Question: My partner and I own a vacation condominium. He uses it a lot more than I do, but he wants me to pay half of all the expenses. What are my rights?

Answer: Joint property owners are generally considered to have equal rights and obligations with respect to property. That means each owner has an equal right to use the property and equal obligation to pay the expenses. They are also entitled to a proportional sharing of income or profit from the property. But, unless one of the owners is using the property and takes steps to exclude the other owner, an owner using the property does not have to pay rent.

You might think that where one owner is occupying the property, it excludes the other owner from use. It might be awkward for both to use it at the same time, courts do not view use by one owner as excluding another unless further action is taken to preclude use by the out of possession owner.

In joint ownership, it is not uncommon for one of the owners to pay more than his or her proportionate share of expenses. When that happens, the owner is entitled to reimbursement from the other owners to “balance the books.” If the other owners do not pay voluntarily, they can be sued for the amount they owe. If all else fails, one of the owners can request that the court order the property be sold, an accounting be conducted and the proceeds of sale distributed among the owners in a final “balancing of the books.”

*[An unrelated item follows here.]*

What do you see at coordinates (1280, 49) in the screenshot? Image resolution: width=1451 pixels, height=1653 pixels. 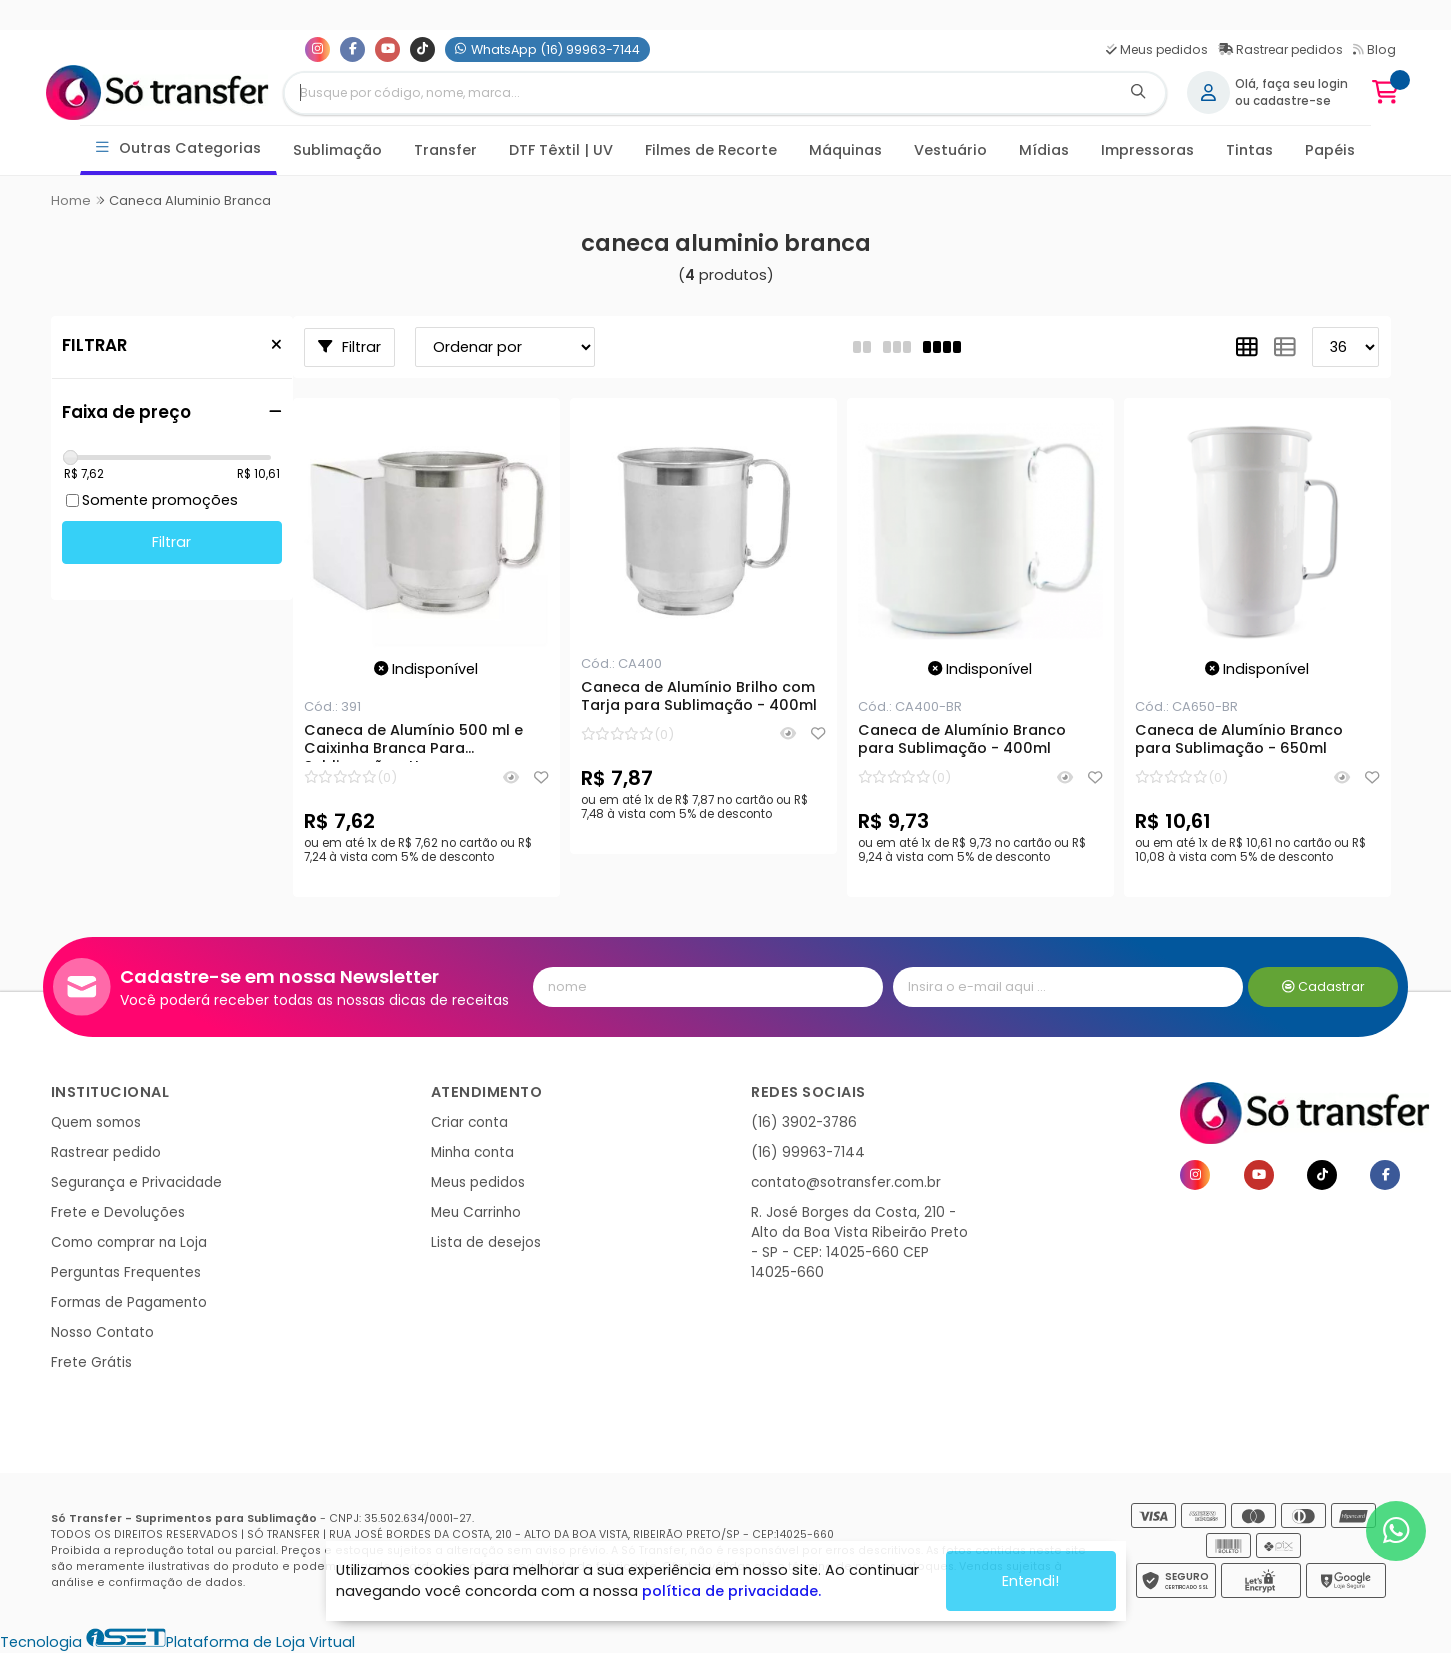 I see `Rastrear pedidos` at bounding box center [1280, 49].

The rules change when one owner takes possession and excludes the others adversely, such as changing the locks and/or prohibiting the others from occupying the premises. If an owner in possession under those circumstances tries to force the other owners to pay ownership expenses, the other owners can recover fair market rent from the owner in possession. Keep in mind, the possession must be clearly hostile and exclusive as to the other owners.

The rules can also be changed when dissolution of marriage is involved. If a former spouse or spouse is given exclusive possession of a home by court order, it does not give rise to a credit for fair rental value to the out of possession owner. That is true even if both owners have to pay the mortgage and other expenses.

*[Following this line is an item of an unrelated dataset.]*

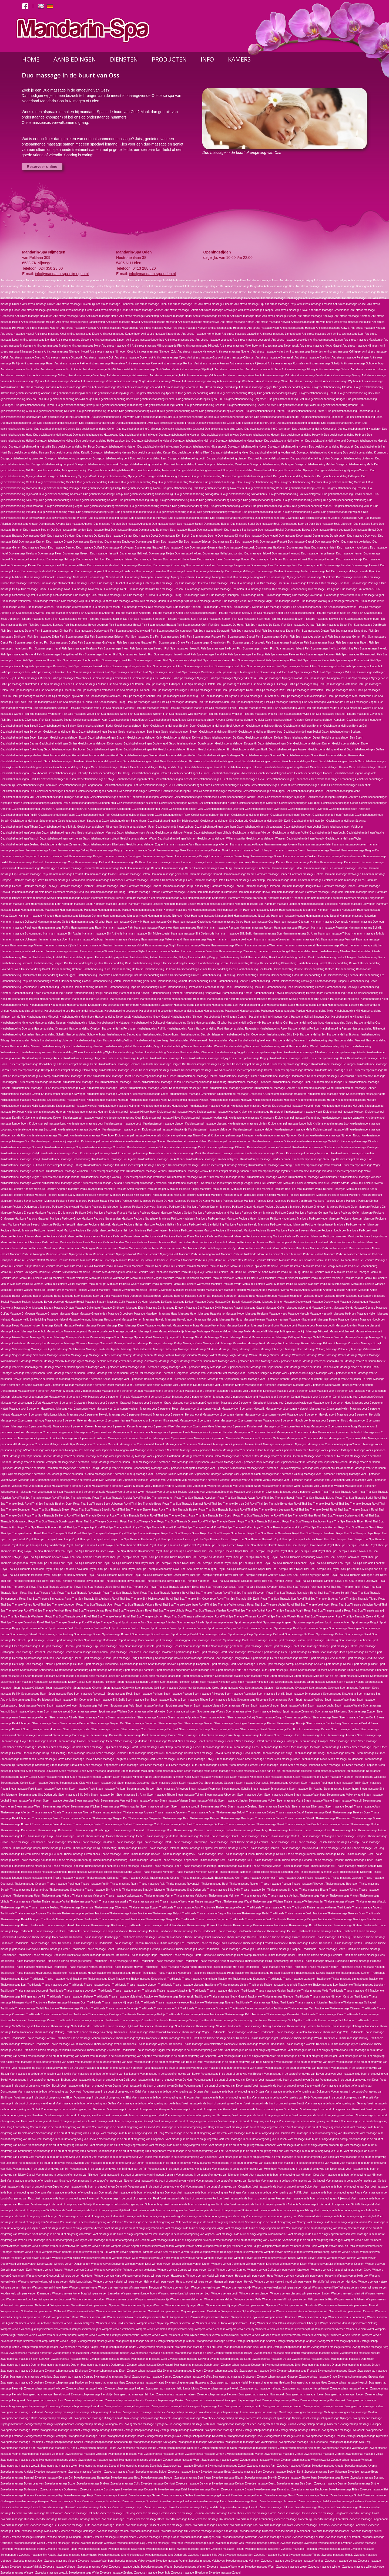  What do you see at coordinates (136, 565) in the screenshot?
I see `Duo massage Kranenburg` at bounding box center [136, 565].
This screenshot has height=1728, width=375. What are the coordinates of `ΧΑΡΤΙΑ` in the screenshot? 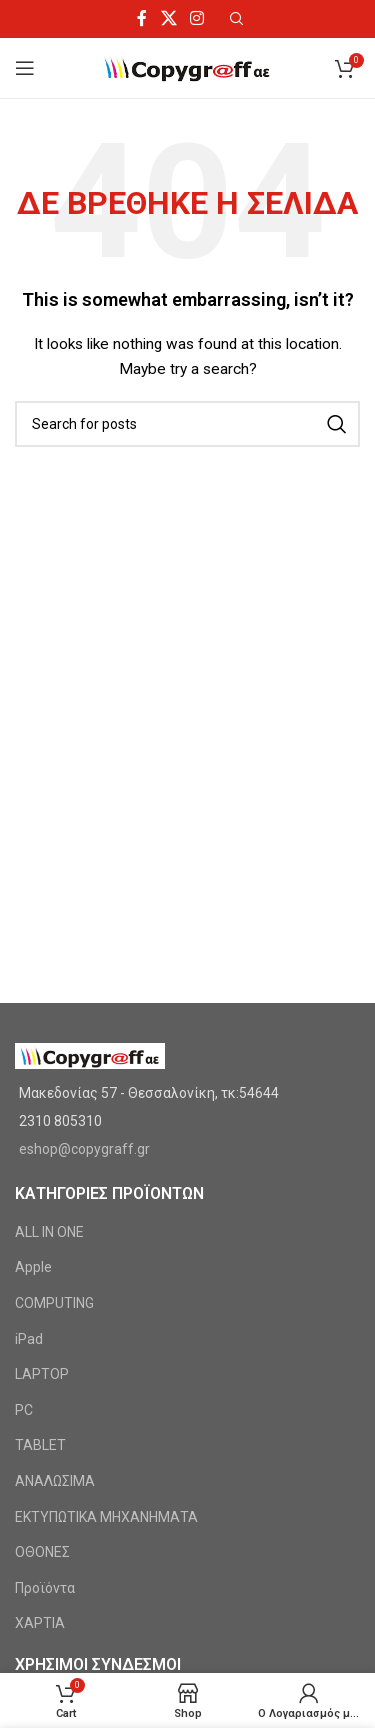 It's located at (40, 1623).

The court cases explain that if a person is up by a judgment of dissolution of marriage, terms of the judgment control. If the judgment does not provide for reimbursement of fair rental value, no reimbursement is required. However, the judgment will be strictly construed. In one case, a judgment provided that payment of the mortgage was support and that the spouse ordered to pay the monthly mortgage payments would not receive credit at time the house was sold. The judgment did not address property taxes, so the former spouse paying property taxes was entitled to a credit.

If is not uncommon for one owner to use a property more than the others. It is also not uncommon for one or more co-owners to be slow or uncooperative in paying of property expenses. I always recommend that “partners” purchasing property have an ownership agreement establishing the rights and obligations as to use and penalties for non-payment. These agreements clarify when and how each owner can use the property, how it will be rented (if at all), and include a penalty for failure to timely pay an owner’s portion of expenses. The agreement addresses issues that might develop over time by establishing rules everyone agrees on at the start. And, if an owner fails to follow the rules, action to enforce is easier and cheaper.

Because of the issues that can arise in joint ownership of property, the parties to such an arrangement should always consult with experienced counsel. In many cases, the parties do not want to spend the money to prepare an ownership agreement because they are in a “honeymoon phase” and do not think that anything will go wrong. Often, that decision proves penny wise but pound foolish.

Although it may be too late for you to prepare an ownership agreement, I encourage you to discuss your case with an experienced attorney for advice about your rights, course of action and even expense before proceeding further.